A functional implementation of this algorithm in Scala is:

def get_all_factors(input: Int): Set[Int] = {

  val prime_factors = get_prime_factors(input)

  // create a map from each factor to its repeat count, using 
  // reduceOption to handle the case of the largest prime factor
  // where there are no keys larger than it
  val repeat_count = prime_factors.keys.map(
    x => x -> prime_factors
      .view
      .filterKeys(_ > x)
      .values
      .map(_ + 1)
      .reduceOption((a, b) => a * b)
      .getOrElse(1)  
    ).toMap
    
  // calculate the overall number of factors
  val num_factors = prime_factors.values.map(_ + 1).reduce(_ * _)

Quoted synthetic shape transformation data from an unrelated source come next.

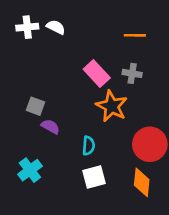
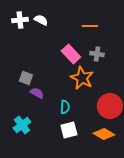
orange line: (135, 35) -> (90, 26), moved
orange diamond: (142, 182) -> (104, 134), turned -65

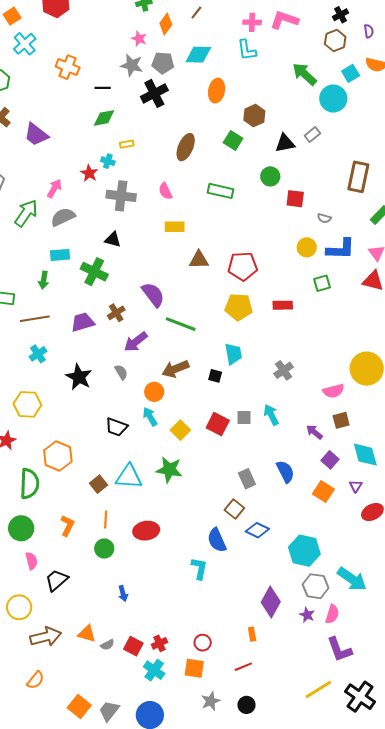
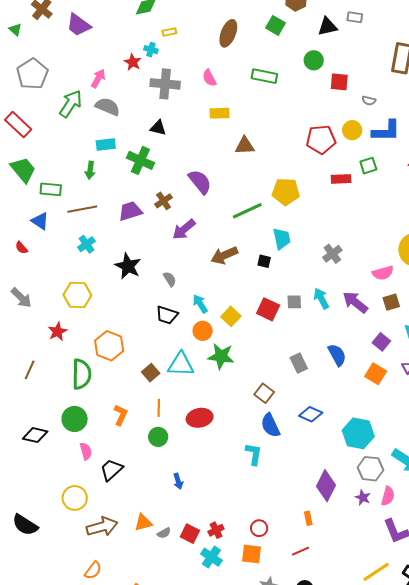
gray rectangle: (312, 135) -> (355, 17), turned 49
gray semicircle: (63, 217) -> (108, 107), turned 50
red pentagon: (243, 266) -> (321, 139), moved
red rectangle: (283, 305) -> (341, 179), moved
green line: (181, 324) -> (247, 211), moved, turned -44
gray semicircle: (121, 372) -> (170, 279), moved
orange circle: (154, 392) -> (203, 331), moved
purple arrow: (314, 432) -> (355, 302), moved, size x1.5
brown square: (234, 509) -> (264, 393), moved
orange triangle: (87, 634) -> (143, 523), turned -30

  val all_factors = for (i <- 0 until num_factors) yield {
    // raise each prime factor to the current sequence value its
    // exponent is at, then multiply all the results together
    prime_factors.keys.map(x =>
      scala.math.pow(x.toDouble, prime_factors(x) - (i / repeat_count(x)) % (prime_factors(x) + 1))
    ).reduce(_ * _).toInt
  }

  all_factors.toSet
}

Step 3: Check If Perfect

This part is easy now that we have the functions from steps 1 and 2. We’ll limit the domain of this function to \(N > 0\). We’ll use the Either/Left/Right pattern so that an error message can be returned to the user.

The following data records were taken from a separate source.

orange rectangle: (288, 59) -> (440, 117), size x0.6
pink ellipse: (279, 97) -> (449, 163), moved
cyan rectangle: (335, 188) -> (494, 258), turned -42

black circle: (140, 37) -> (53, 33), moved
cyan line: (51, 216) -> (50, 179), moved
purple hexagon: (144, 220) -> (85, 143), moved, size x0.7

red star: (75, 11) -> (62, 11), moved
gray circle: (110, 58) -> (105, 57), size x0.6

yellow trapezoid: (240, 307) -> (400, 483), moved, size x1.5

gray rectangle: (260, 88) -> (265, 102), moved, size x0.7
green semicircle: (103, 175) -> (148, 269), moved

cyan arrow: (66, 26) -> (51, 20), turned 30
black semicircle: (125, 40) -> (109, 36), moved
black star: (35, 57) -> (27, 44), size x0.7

def classify(input: Int): Either[String, NumberType.Value] = {
  if (input < 1) Left("Classification is only possible for natural numbers.")
  else {
    val aliquot = get_all_factors(input).filter(_ != input).sum
    aliquot match {
      case `input` => Right(NumberType.Perfect)
      case x if x > `input` => Right(NumberType.Abundant)
      case _ => Right(NumberType.Deficient)
    }
  }
}

Benchmarking

Graph of distribution of times depending on the size of N.

Parting Thoughts

This post took a lot longer to write than I thought it would, but it was a great exercise in technical exposition.

The hardest section to write was definitely describing the algorithm in Step 2. I figured out the formulation of the cyclic exponent sequences on a piece of scratch paper, and I’m sure I could explain it in person. However, “in person” implies back and forth conversation, not a one-way recitation. I think that I could improved my explanation by including a graphic that shows what the sequences look like for a large number such as \(2^3\times 4^2\times 5^4\).

My favorite section is the proof that varying powers finds all factors. While fairly trivial, I really miss the proof-based coursework of grad school. Writing elegant functions only partially scratches the itch to prove a good theorem.